Implement new vector index using JVector library (original) (raw)

Actually, in ArcadeDB, there's a vector index implementation based on hnswlib that lacks some features and is not very integrated in Arcade (e.g.: no SQL support).

Jvector is the leading library to implement embedded vector search engine.

The plan is to replace the existing implementation with the new one based on Jvector and provide a fully integrated support with ArcadeDB engine and transactions.

For the sake of completeness, the #1490 is copied here:

We need some new function/method to expose the following methods from the index:

The easiest way is to create 3 new SQL functions to be used from SQL. Example:

select findNeighborsFromVector( "Word[name,vector]", [1,2,3,4,5,6], 10 )

The Java API returns a List<Pair<Identifiable, ? extends Number>>, with the vertex rid as the first argument and a number (float, double or whatever you pick at index creation) with the proximity. Ordered by proximity, the closest first.

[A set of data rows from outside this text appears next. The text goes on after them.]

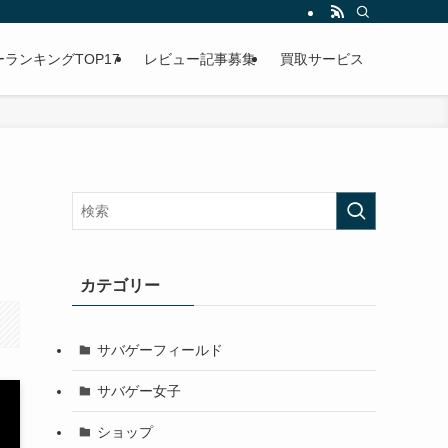
ランキングTOP17
レビュー記事募集
買取サービス
カテゴリー
サバゲーフィールド
サバゲー女子
ショップ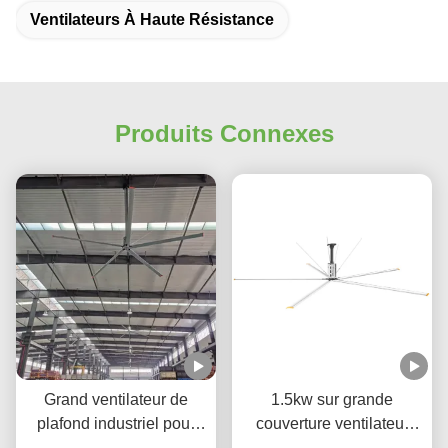
Ventilateurs À Haute Résistance
Produits Connexes
Grand ventilateur de
1.5kw sur grande
plafond industriel pour
couverture ventilateur
entrepôt et atelier avec
industriel grand plafond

With SQL it must be wrapped in a Result with "vertex" and "proximity" properties:

+------------------+---------------------+
| VERTEX           |           PROXIMITY |
+------------------+---------------------+
| #13:4            |                0.12 |
| #19:10           |                0.19 |
+------------------+---------------------+

So you can also cross the graph starting with embeddings:

select expand( vertex ) from ( select findNeighborsFromVector( "Word[name,vector]", [1,2,3,4,5,6], 10 ) ) where proximity < 0.5

To return all the neighbors with proximity less than 0.5 from the vector.